---- Data extracts
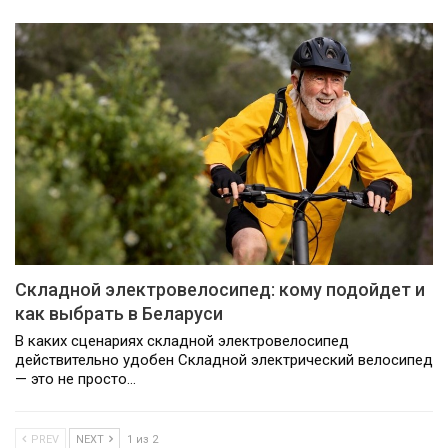
Складной электровелосипед: кому подойдет и
как выбрать в Беларуси
В каких сценариях складной электровелосипед
действительно удобен Складной электрический велосипед
— это не просто…
PREV
NEXT
1 из 2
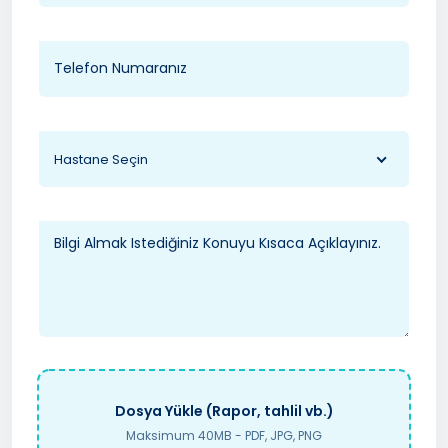
Hastane Seçin
Dosya Yükle (Rapor, tahlil vb.)
Maksimum 40MB - PDF, JPG, PNG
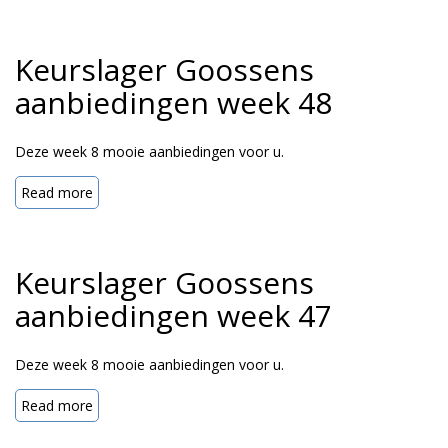
Keurslager Goossens
aanbiedingen week 48
Deze week 8 mooie aanbiedingen voor u.
Read more
Keurslager Goossens
aanbiedingen week 47
Deze week 8 mooie aanbiedingen voor u.
Read more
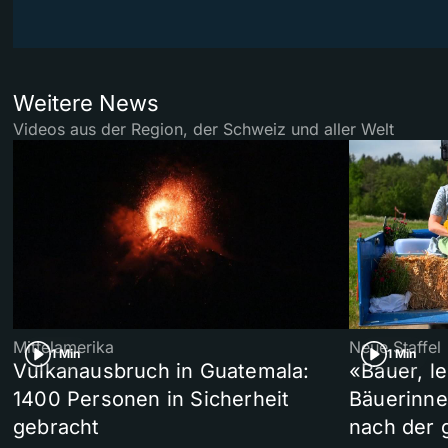
Weitere News
Videos aus der Region, der Schweiz und aller Welt
Mittelamerika
Neue Staffel
1 Min
1 Min
Vulkanausbruch in Guatemala:
«Bauer, l
1400 Personen in Sicherheit
Bäuerinne
gebracht
nach der 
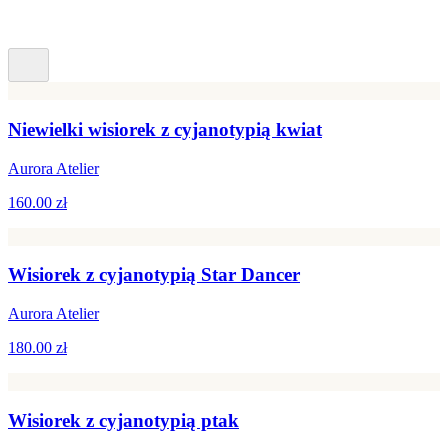
Niewielki wisiorek z cyjanotypią kwiat
Aurora Atelier
160.00 zł
Wisiorek z cyjanotypią Star Dancer
Aurora Atelier
180.00 zł
Wisiorek z cyjanotypią ptak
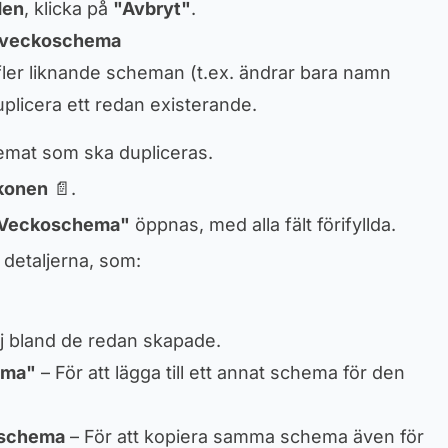
den
, klicka på
"Avbryt"
.
t veckoschema
ler liknande scheman (t.ex. ändrar bara namn
 duplicera ett redan existerande.
chemat som ska dupliceras.
ikonen
📄.
 Veckoschema"
öppnas, med alla fält förifyllda.
detaljerna, som:
lj bland de redan skapade.
ema"
– För att lägga till ett annat schema för den
v schema
– För att kopiera samma schema även för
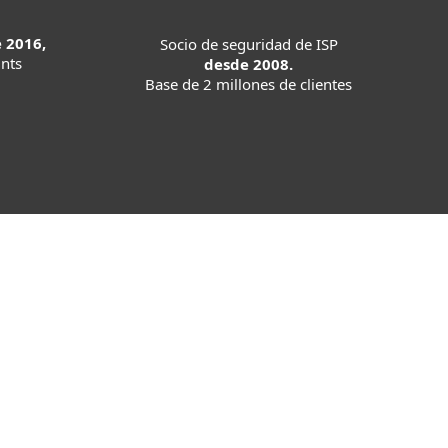
 2016,
Socio de seguridad de ISP
nts
desde 2008.
Base de 2 millones de clientes
los estándares más
iones a una auditoría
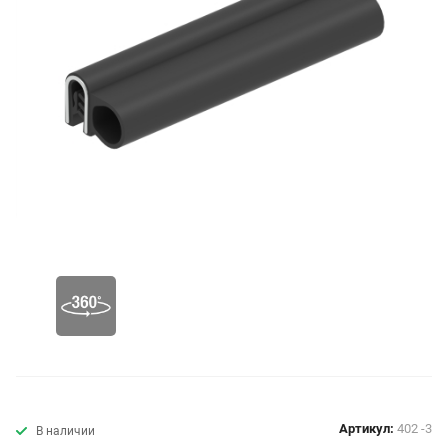
Артикул:
402 -3
В наличии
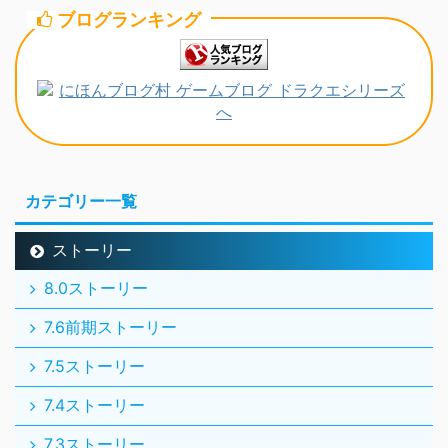
ブログランキング
カテゴリー一覧
ストーリー
8.0ストーリー
7.6前期ストーリー
7.5ストーリー
7.4ストーリー
7.3ストーリー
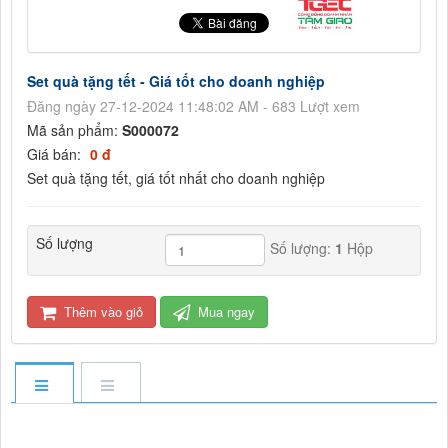
Set quà tặng tết - Giá tốt cho doanh nghiệp
Đăng ngày 27-12-2024 11:48:02 AM - 683 Lượt xem
Mã sản phẩm:
S000072
Giá bán:
0 đ
Set quà tặng tết, giá tốt nhất cho doanh nghiệp
Số lượng
Số lượng:
1
Hộp
Thêm vào giỏ
Mua ngay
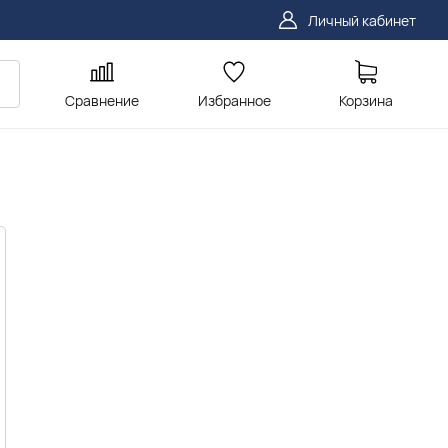
Личный кабинет
Сравнение
Избранное
Корзина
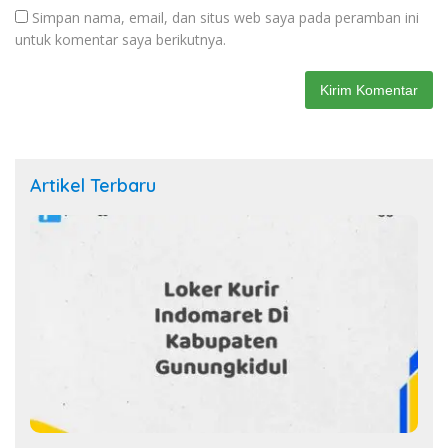
Simpan nama, email, dan situs web saya pada peramban ini
untuk komentar saya berikutnya.
Artikel Terbaru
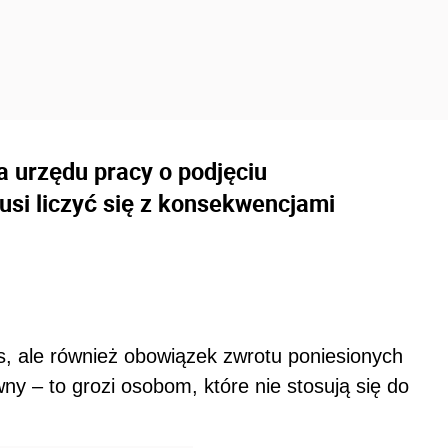
 urzędu pracy o podjęciu
usi liczyć się z konsekwencjami
s, ale również obowiązek zwrotu poniesionych
ny – to grozi osobom, które nie stosują się do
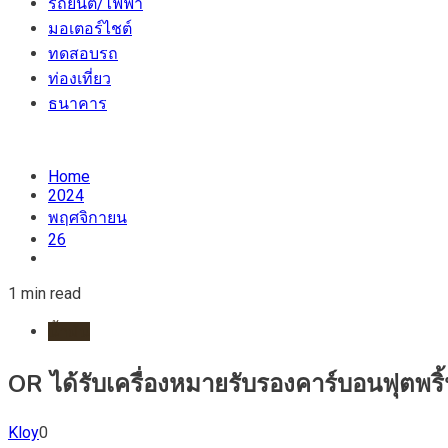
รถยนต์/ไฟฟ้า
มอเตอร์ไชต์
ทดสอบรถ
ท่องเที่ยว
ธนาคาร
Home
2024
พฤศจิกายน
26
1 min read
น้ำมัน
OR ได้รับเครื่องหมายรับรองคาร์บอนฟุตพริ้
Kloy
0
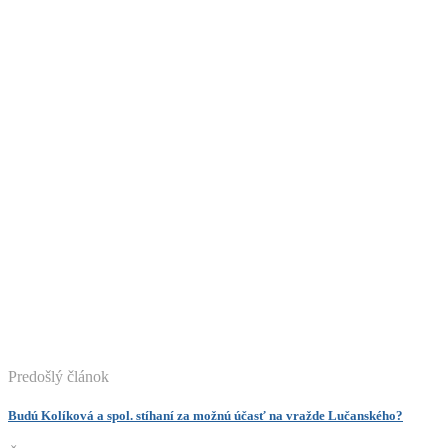
Predošlý článok
Budú Kolíková a spol. stíhaní za možnú účasť na vražde Lučanského?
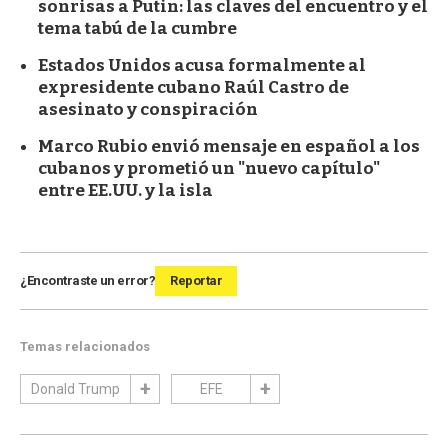
sonrisas a Putin: las claves del encuentro y el
tema tabú de la cumbre
Estados Unidos acusa formalmente al
expresidente cubano Raúl Castro de
asesinato y conspiración
Marco Rubio envió mensaje en español a los
cubanos y prometió un "nuevo capítulo"
entre EE.UU. y la isla
¿Encontraste un error?
Reportar
Temas relacionados
Donald Trump
EFE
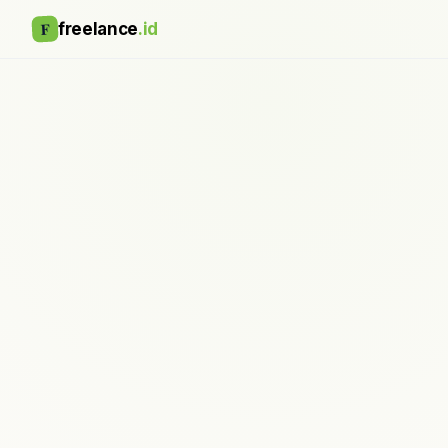
F
freelance
.id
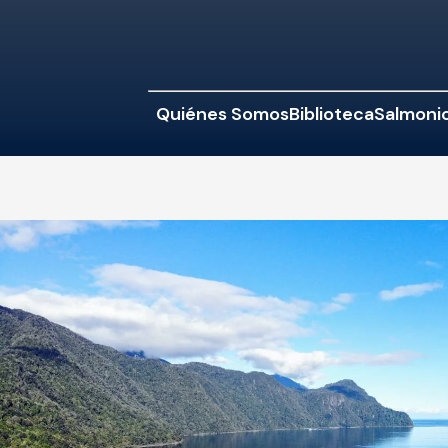
Quiénes Somos
Biblioteca
Salmonic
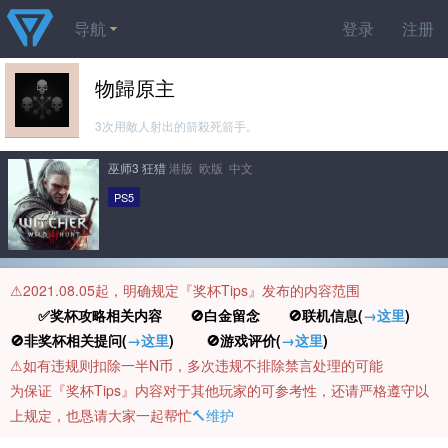
导航
登录
注册
物歸原主
3次用敵人射出的箭殺死箭手。
巫师3 狂猎
港版 欧版 中文
PS5
⚠️2021.08.05起，明确规定『奖杯Tips』发布的内容范围
✅奖杯攻略相关内容 🚫白金留念 🚫联机信息(
→这里
)
🚫非奖杯相关提问(
→这里
) 🚫游戏评价(
→这里
)
⚠️如有违规则扣除一半N币，多次违规不排除禁言处理的可能
为保证『奖杯Tips』内容对于其他玩家的可参考性，还请严格遵守以
上规定，也恳请大家一起帮忙
🔨维护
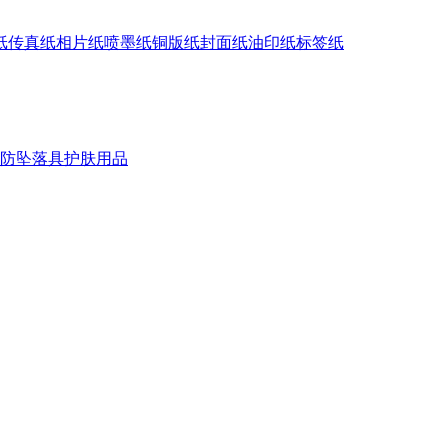
纸
传真纸
相片纸
喷墨纸
铜版纸
封面纸
油印纸
标签纸
防坠落具
护肤用品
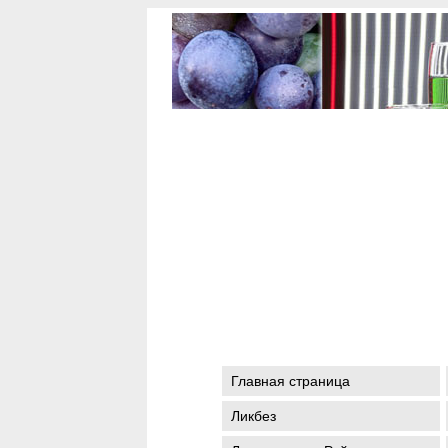
Главная страница
Ликбез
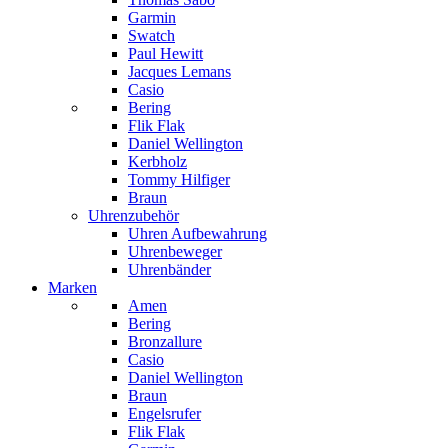
Garmin
Swatch
Paul Hewitt
Jacques Lemans
Casio
Bering
Flik Flak
Daniel Wellington
Kerbholz
Tommy Hilfiger
Braun
Uhrenzubehör
Uhren Aufbewahrung
Uhrenbeweger
Uhrenbänder
Marken
Amen
Bering
Bronzallure
Casio
Daniel Wellington
Braun
Engelsrufer
Flik Flak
--------
Skip the pictures. Return exactly the lines from the one containing "Base de 2 millones de clientes" through the end of the data above, both included, and nothing besides.

▶ Reply:
Base de 2 millones de clientes
los estándares más
iones a una auditoría
Артикул:
402 -3
В наличии
ブログランキング
カテゴリー一覧
ストーリー
8.0ストーリー
7.6前期ストーリー
7.5ストーリー
7.4ストーリー
7.3ストーリー
Set quà tặng tết - Giá tốt cho doanh nghiệp
Đăng ngày 27-12-2024 11:48:02 AM - 683 Lượt xem
Mã sản phẩm:
S000072
Giá bán:
0 đ
Set quà tặng tết, giá tốt nhất cho doanh nghiệp
Số lượng
Số lượng:
1
Hộp
Thêm vào giỏ
Mua ngay
Личный кабинет
Сравнение
Избранное
Корзина
Simpan nama, email, dan situs web saya pada peramban ini
untuk komentar saya berikutnya.
Artikel Terbaru
 urzędu pracy o podjęciu
usi liczyć się z konsekwencjami
s, ale również obowiązek zwrotu poniesionych
ny – to grozi osobom, które nie stosują się do
รถยนต์/ไฟฟ้า
มอเตอร์ไชต์
ทดสอบรถ
ท่องเที่ยว
ธนาคาร
Home
2024
พฤศจิกายน
26
1 min read
น้ำมัน
OR ได้รับเครื่องหมายรับรองคาร์บอนฟุตพริ้
Kloy
0
Predošlý článok
Budú Kolíková a spol. stíhaní za možnú účasť na vražde Lučanského?
sonrisas a Putin: las claves del encuentro y el
tema tabú de la cumbre
Estados Unidos acusa formalmente al
expresidente cubano Raúl Castro de
asesinato y conspiración
Marco Rubio envió mensaje en español a los
cubanos y prometió un "nuevo capítulo"
entre EE.UU. y la isla
¿Encontraste un error?
Reportar
Temas relacionados
Donald Trump
EFE
F
freelance
.id
Quiénes Somos
Biblioteca
Salmonic
导航
登录
注册
物歸原主
3次用敵人射出的箭殺死箭手。
巫师3 狂猎
港版 欧版 中文
PS5
⚠️2021.08.05起，明确规定『奖杯Tips』发布的内容范围
✅奖杯攻略相关内容 🚫白金留念 🚫联机信息(
→这里
)
🚫非奖杯相关提问(
→这里
) 🚫游戏评价(
→这里
)
⚠️如有违规则扣除一半N币，多次违规不排除禁言处理的可能
为保证『奖杯Tips』内容对于其他玩家的可参考性，还请严格遵守以
上规定，也恳请大家一起帮忙
🔨维护
纸
传真纸
相片纸
喷墨纸
铜版纸
封面纸
油印纸
标签纸
防坠落具
护肤用品
Главная страница
Ликбез
Garmin
Swatch
Paul Hewitt
Jacques Lemans
Casio
Bering
Flik Flak
Daniel Wellington
Kerbholz
Tommy Hilfiger
Braun
Uhrenzubehör
Uhren Aufbewahrung
Uhrenbeweger
Uhrenbänder
Marken
Amen
Bering
Bronzallure
Casio
Daniel Wellington
Braun
Engelsrufer
Flik Flak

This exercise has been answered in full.